■ **Extracted page text data**:
◆ ◆ ◆ ◆
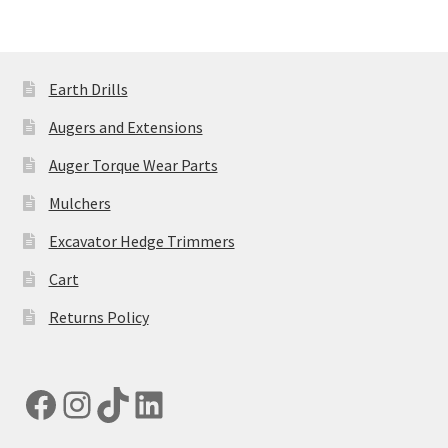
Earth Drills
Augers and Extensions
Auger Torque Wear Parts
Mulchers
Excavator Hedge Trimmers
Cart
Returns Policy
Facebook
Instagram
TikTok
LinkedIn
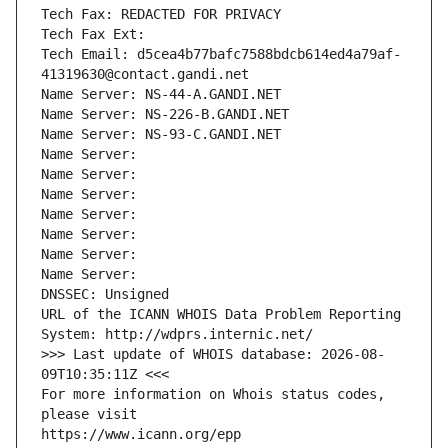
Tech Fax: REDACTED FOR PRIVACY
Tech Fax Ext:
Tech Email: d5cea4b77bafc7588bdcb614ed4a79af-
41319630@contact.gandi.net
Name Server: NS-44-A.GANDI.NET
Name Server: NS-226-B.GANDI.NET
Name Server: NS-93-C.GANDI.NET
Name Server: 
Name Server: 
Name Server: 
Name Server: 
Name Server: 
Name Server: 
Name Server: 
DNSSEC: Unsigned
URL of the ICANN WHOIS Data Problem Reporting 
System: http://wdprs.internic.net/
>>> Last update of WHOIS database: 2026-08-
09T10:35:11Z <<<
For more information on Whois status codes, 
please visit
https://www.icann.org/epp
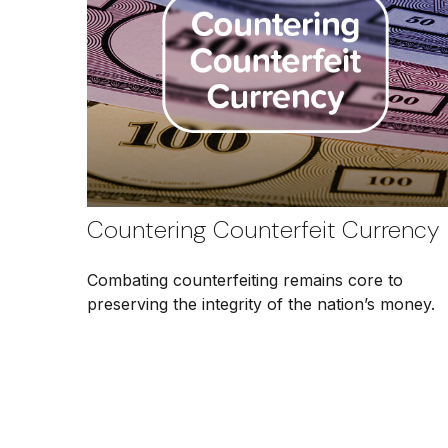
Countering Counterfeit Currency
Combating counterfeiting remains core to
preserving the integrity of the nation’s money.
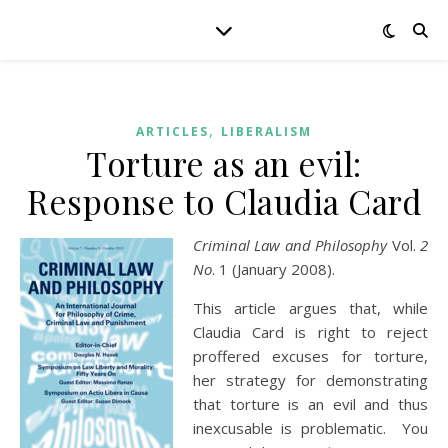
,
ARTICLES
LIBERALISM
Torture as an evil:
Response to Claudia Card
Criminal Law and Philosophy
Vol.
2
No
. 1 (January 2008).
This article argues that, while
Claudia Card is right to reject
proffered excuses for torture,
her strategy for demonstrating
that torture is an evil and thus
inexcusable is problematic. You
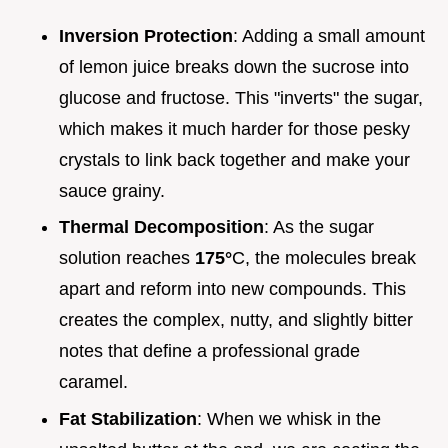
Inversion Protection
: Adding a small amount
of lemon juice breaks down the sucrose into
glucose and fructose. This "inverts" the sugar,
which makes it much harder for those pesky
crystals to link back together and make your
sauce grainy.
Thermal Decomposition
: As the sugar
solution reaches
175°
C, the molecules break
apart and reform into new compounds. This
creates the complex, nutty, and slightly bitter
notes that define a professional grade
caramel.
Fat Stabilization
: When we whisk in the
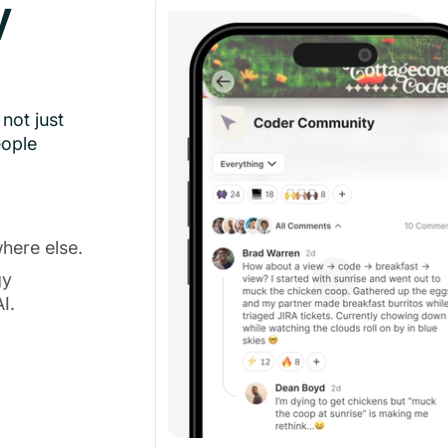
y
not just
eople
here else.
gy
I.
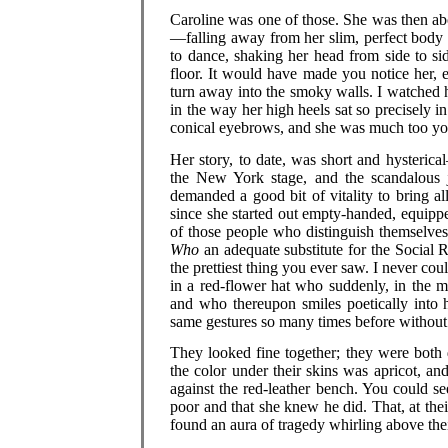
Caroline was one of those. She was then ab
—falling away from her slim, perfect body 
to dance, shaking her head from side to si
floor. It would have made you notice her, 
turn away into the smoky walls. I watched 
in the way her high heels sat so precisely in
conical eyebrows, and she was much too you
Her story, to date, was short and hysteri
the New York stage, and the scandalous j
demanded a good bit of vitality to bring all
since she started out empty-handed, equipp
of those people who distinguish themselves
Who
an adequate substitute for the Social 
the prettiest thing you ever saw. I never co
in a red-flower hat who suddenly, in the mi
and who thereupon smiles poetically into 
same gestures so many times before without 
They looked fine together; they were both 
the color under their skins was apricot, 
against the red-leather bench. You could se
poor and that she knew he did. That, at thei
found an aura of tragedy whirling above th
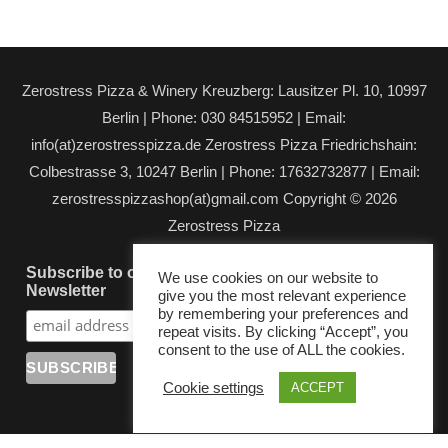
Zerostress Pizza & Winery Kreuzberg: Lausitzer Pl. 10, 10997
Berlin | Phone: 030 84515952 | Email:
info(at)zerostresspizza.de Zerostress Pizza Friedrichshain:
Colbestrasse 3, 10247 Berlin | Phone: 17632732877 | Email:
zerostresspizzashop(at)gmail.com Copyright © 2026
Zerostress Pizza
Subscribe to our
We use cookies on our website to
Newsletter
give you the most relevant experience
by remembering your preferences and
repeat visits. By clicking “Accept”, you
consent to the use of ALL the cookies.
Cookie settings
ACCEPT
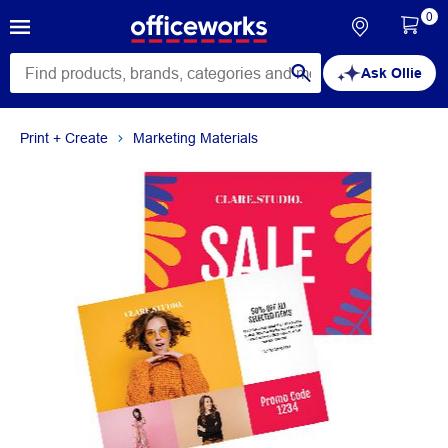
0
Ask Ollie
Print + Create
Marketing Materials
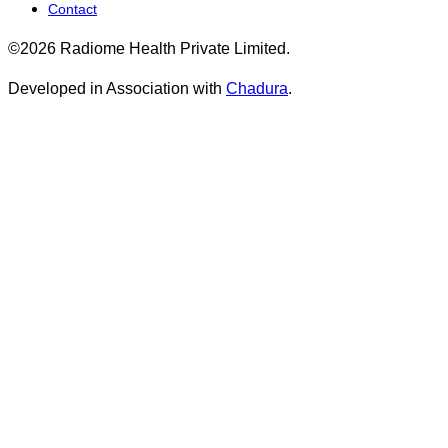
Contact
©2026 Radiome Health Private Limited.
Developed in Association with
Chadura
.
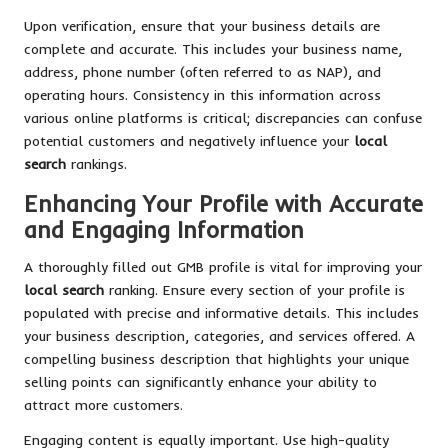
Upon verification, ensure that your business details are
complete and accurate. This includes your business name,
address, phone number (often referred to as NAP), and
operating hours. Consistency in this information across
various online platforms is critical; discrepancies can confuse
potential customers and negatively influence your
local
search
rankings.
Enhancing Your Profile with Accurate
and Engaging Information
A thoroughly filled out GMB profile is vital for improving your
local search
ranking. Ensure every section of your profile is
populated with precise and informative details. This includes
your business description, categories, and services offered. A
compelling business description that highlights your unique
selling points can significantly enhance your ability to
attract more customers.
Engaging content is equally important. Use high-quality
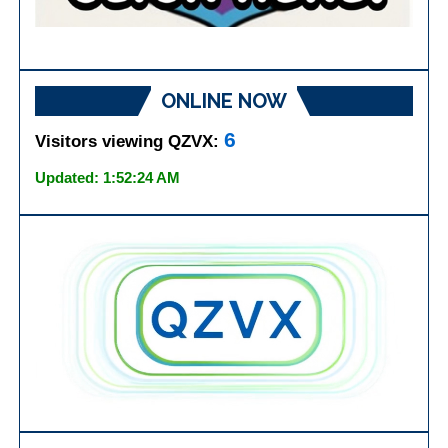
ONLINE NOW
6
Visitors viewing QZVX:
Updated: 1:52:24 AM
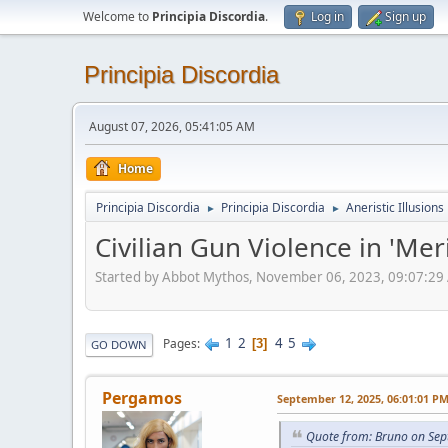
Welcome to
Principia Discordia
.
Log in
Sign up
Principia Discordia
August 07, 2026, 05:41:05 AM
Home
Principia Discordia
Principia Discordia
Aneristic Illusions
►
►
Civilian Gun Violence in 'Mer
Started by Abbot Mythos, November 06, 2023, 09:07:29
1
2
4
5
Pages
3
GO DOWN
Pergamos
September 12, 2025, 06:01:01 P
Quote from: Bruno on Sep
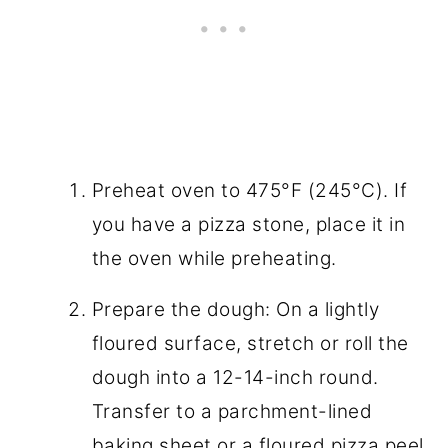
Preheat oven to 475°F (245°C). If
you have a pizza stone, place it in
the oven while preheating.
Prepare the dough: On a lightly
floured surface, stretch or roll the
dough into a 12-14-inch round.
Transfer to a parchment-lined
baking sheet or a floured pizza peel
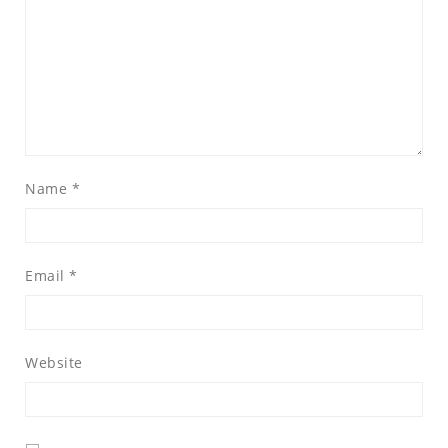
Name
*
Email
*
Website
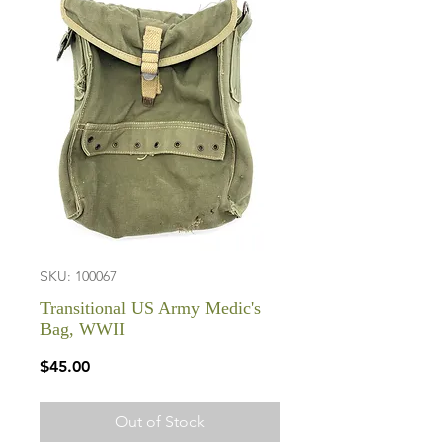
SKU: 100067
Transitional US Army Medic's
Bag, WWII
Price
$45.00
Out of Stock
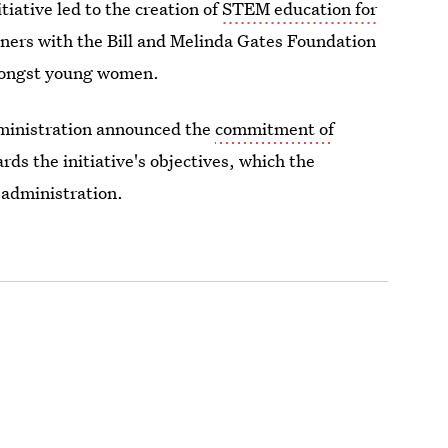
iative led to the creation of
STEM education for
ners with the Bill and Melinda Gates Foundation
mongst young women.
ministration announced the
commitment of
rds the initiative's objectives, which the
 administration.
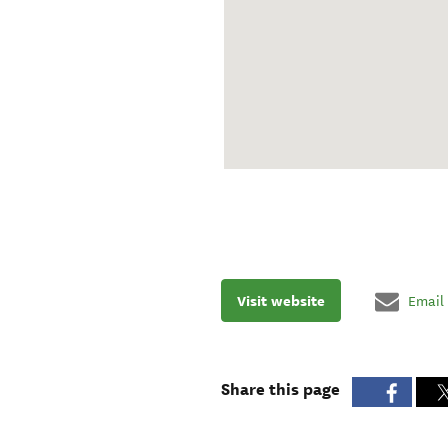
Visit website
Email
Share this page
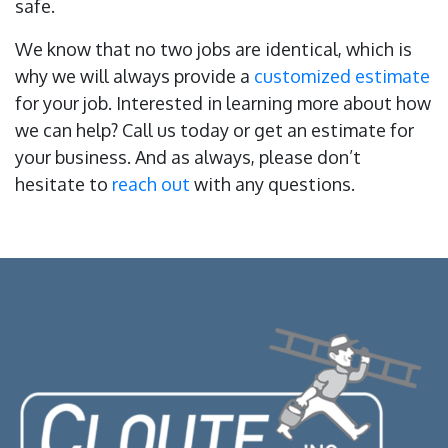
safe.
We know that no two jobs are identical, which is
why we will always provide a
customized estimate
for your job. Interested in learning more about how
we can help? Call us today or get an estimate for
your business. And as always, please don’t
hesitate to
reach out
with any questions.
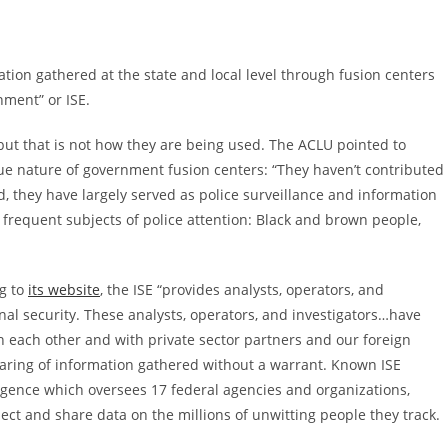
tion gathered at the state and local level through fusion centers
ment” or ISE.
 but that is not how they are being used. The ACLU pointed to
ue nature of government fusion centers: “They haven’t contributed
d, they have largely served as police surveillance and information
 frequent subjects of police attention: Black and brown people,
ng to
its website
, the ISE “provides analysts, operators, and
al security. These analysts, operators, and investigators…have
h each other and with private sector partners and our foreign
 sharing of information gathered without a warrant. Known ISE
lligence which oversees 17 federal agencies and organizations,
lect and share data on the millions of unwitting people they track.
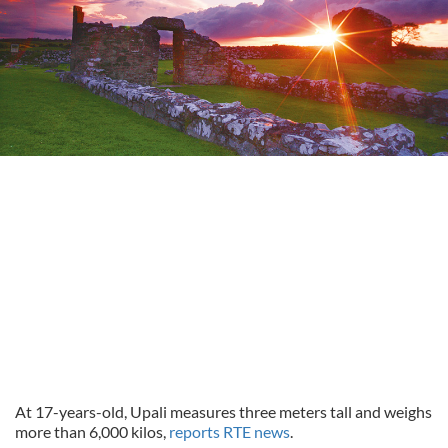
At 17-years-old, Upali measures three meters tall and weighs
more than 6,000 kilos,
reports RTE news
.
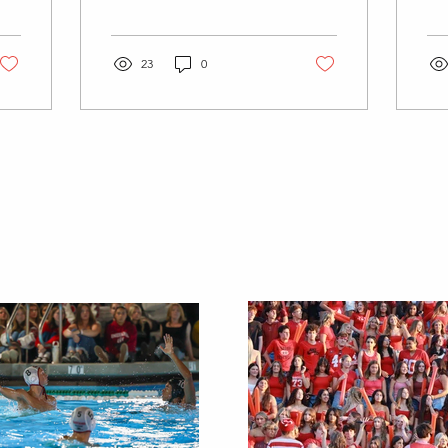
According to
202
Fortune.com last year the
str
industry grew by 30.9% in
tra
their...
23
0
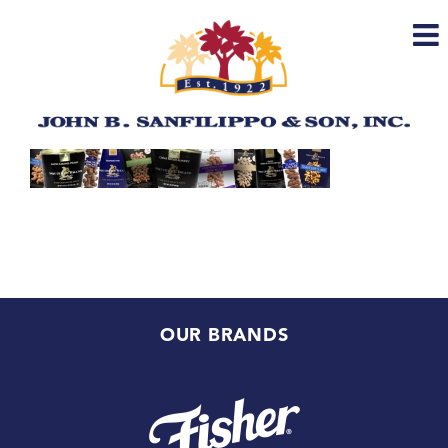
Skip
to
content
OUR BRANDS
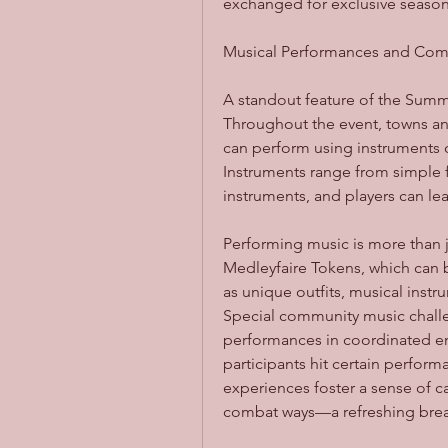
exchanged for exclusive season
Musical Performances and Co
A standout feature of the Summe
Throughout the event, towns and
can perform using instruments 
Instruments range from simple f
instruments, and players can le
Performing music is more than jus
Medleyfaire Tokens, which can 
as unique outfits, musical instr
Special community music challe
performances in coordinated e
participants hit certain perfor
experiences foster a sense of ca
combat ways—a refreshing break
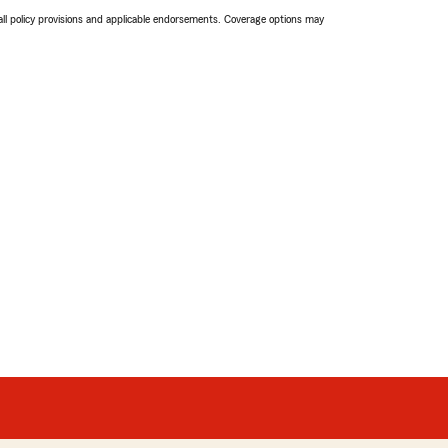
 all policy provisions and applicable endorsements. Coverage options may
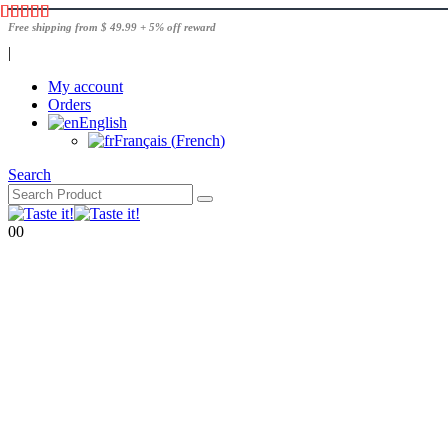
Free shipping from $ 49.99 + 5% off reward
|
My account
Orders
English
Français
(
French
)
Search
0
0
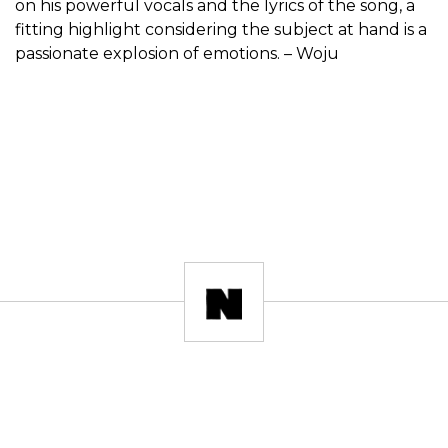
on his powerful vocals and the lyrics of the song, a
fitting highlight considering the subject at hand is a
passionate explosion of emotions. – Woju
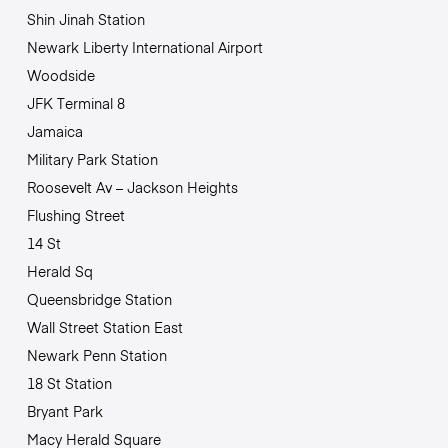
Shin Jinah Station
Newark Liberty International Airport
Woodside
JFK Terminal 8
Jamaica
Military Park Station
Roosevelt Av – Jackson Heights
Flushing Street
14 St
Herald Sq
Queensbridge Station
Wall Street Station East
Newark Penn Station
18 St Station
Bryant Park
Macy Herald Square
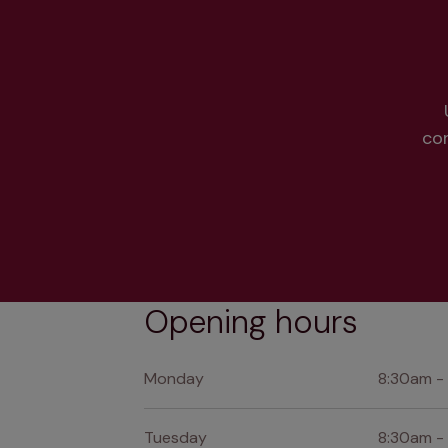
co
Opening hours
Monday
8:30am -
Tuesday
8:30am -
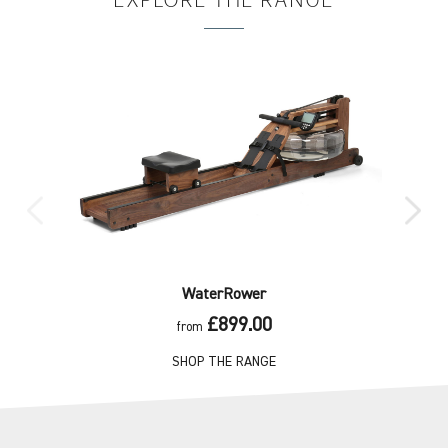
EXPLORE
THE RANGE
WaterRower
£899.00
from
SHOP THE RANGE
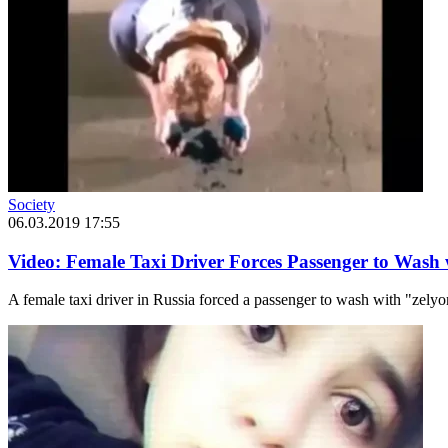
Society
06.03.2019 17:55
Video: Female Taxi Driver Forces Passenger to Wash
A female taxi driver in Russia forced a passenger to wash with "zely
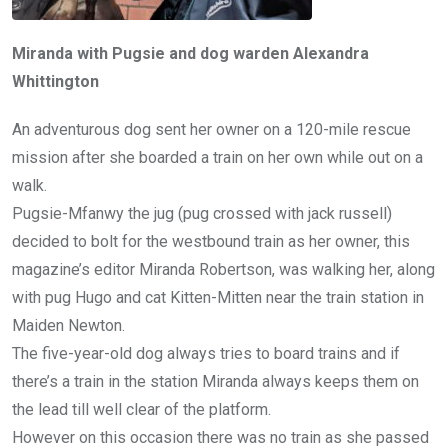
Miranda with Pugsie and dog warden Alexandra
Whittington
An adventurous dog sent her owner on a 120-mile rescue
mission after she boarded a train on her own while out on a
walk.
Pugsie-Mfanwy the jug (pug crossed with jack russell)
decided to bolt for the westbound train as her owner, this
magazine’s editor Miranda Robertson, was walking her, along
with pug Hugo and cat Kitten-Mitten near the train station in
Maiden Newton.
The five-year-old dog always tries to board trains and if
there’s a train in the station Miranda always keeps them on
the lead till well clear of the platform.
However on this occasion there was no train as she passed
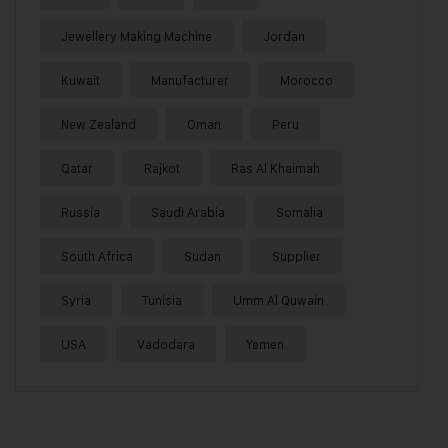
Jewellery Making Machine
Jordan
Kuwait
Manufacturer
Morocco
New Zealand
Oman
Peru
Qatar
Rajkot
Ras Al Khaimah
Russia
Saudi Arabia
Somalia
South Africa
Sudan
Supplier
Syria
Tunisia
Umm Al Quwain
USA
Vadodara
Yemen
◆ ◆ ◆ ◆
■ **PROBLEM**: Count how many lines in the entries above hold the word "while". Give that number by itself.

■ **SOLUTION FOR THIS TASK**: 3